━━ Recorded information ━━

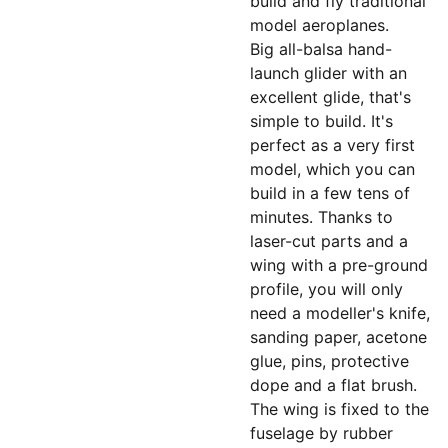
build and fly traditional
model aeroplanes.
Big all-balsa hand-
launch glider with an
excellent glide, that's
simple to build. It's
perfect as a very first
model, which you can
build in a few tens of
minutes. Thanks to
laser-cut parts and a
wing with a pre-ground
profile, you will only
need a modeller's knife,
sanding paper, acetone
glue, pins, protective
dope and a flat brush.
The wing is fixed to the
fuselage by rubber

━━━

= Try it =
Go to the line holding "build in a few tens of" in the entries above and return it, along with every line after it, exactly as written.

= Written solution =
build in a few tens of
minutes. Thanks to
laser-cut parts and a
wing with a pre-ground
profile, you will only
need a modeller's knife,
sanding paper, acetone
glue, pins, protective
dope and a flat brush.
The wing is fixed to the
fuselage by rubber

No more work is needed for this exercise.